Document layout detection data
**********
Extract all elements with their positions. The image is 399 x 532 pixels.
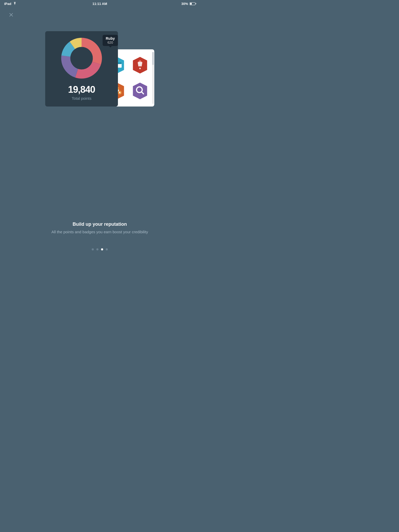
close-button[interactable]: [7, 11, 15, 19]
chart-card: Ruby 620 19,840 Total points: [45, 31, 118, 107]
tooltip-value: 620: [106, 41, 115, 44]
svg-marker-27: [133, 83, 147, 99]
page-dots: [0, 248, 200, 250]
donut-svg: [61, 37, 102, 79]
status-time: 11:11 AM: [92, 2, 107, 6]
battery-label: 30%: [181, 2, 188, 6]
page-dot-1[interactable]: [92, 248, 94, 250]
status-bar: iPad 11:11 AM 30%: [0, 0, 200, 7]
svg-point-5: [70, 47, 93, 69]
page-dot-2[interactable]: [96, 248, 98, 250]
battery-icon: [190, 2, 195, 5]
chart-total: 19,840 Total points: [68, 84, 95, 101]
status-left: iPad: [4, 2, 17, 6]
badge-ruby-icon: [131, 56, 149, 74]
tooltip-title: Ruby: [106, 36, 115, 41]
reputation-description: All the points and badges you earn boost…: [16, 229, 184, 235]
bottom-section: Build up your reputation All the points …: [0, 222, 200, 235]
reputation-title: Build up your reputation: [16, 222, 184, 227]
scrollbar[interactable]: [152, 52, 154, 104]
scrollbar-thumb: [152, 52, 154, 65]
page-dot-3[interactable]: [101, 248, 103, 250]
device-label: iPad: [4, 2, 11, 6]
badge-item-ruby[interactable]: [130, 54, 150, 77]
total-points-number: 19,840: [68, 84, 95, 95]
donut-container: Ruby 620: [61, 37, 102, 79]
badge-search-icon: [131, 82, 149, 100]
svg-point-19: [139, 68, 141, 69]
total-points-label: Total points: [68, 96, 95, 101]
main-content: Ruby 620 19,840 Total points: [0, 31, 200, 107]
badge-item-search[interactable]: [130, 79, 150, 102]
page-dot-4[interactable]: [106, 248, 108, 250]
status-right: 30%: [181, 2, 195, 6]
chart-tooltip: Ruby 620: [103, 35, 118, 46]
wifi-icon: [13, 2, 17, 6]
**********
■ **Work order**
Pictures are to be left out; repeat all the remaining data exactly.

■ **Solution to the exercise**
Extract all elements with their positions. The image is 399 x 532 pixels.
close-button[interactable]: [7, 11, 15, 19]
chart-card: Ruby 620 19,840 Total points: [45, 31, 118, 107]
tooltip-value: 620: [106, 41, 115, 44]
svg-marker-27: [133, 83, 147, 99]
page-dots: [0, 248, 200, 250]
donut-svg: [61, 37, 102, 79]
status-time: 11:11 AM: [92, 2, 107, 6]
battery-label: 30%: [181, 2, 188, 6]
page-dot-1[interactable]: [92, 248, 94, 250]
status-bar: iPad 11:11 AM 30%: [0, 0, 200, 7]
svg-point-5: [70, 47, 93, 69]
page-dot-2[interactable]: [96, 248, 98, 250]
battery-icon: [190, 2, 195, 5]
chart-total: 19,840 Total points: [68, 84, 95, 101]
status-left: iPad: [4, 2, 17, 6]
badge-ruby-icon: [131, 56, 149, 74]
tooltip-title: Ruby: [106, 36, 115, 41]
reputation-description: All the points and badges you earn boost…: [16, 229, 184, 235]
bottom-section: Build up your reputation All the points …: [0, 222, 200, 235]
reputation-title: Build up your reputation: [16, 222, 184, 227]
scrollbar[interactable]: [152, 52, 154, 104]
scrollbar-thumb: [152, 52, 154, 65]
page-dot-3[interactable]: [101, 248, 103, 250]
device-label: iPad: [4, 2, 11, 6]
badge-item-ruby[interactable]: [130, 54, 150, 77]
total-points-number: 19,840: [68, 84, 95, 95]
donut-container: Ruby 620: [61, 37, 102, 79]
badge-search-icon: [131, 82, 149, 100]
svg-point-19: [139, 68, 141, 69]
total-points-label: Total points: [68, 96, 95, 101]
main-content: Ruby 620 19,840 Total points: [0, 31, 200, 107]
badge-item-search[interactable]: [130, 79, 150, 102]
page-dot-4[interactable]: [106, 248, 108, 250]
status-right: 30%: [181, 2, 195, 6]
chart-tooltip: Ruby 620: [103, 35, 118, 46]
wifi-icon: [13, 2, 17, 6]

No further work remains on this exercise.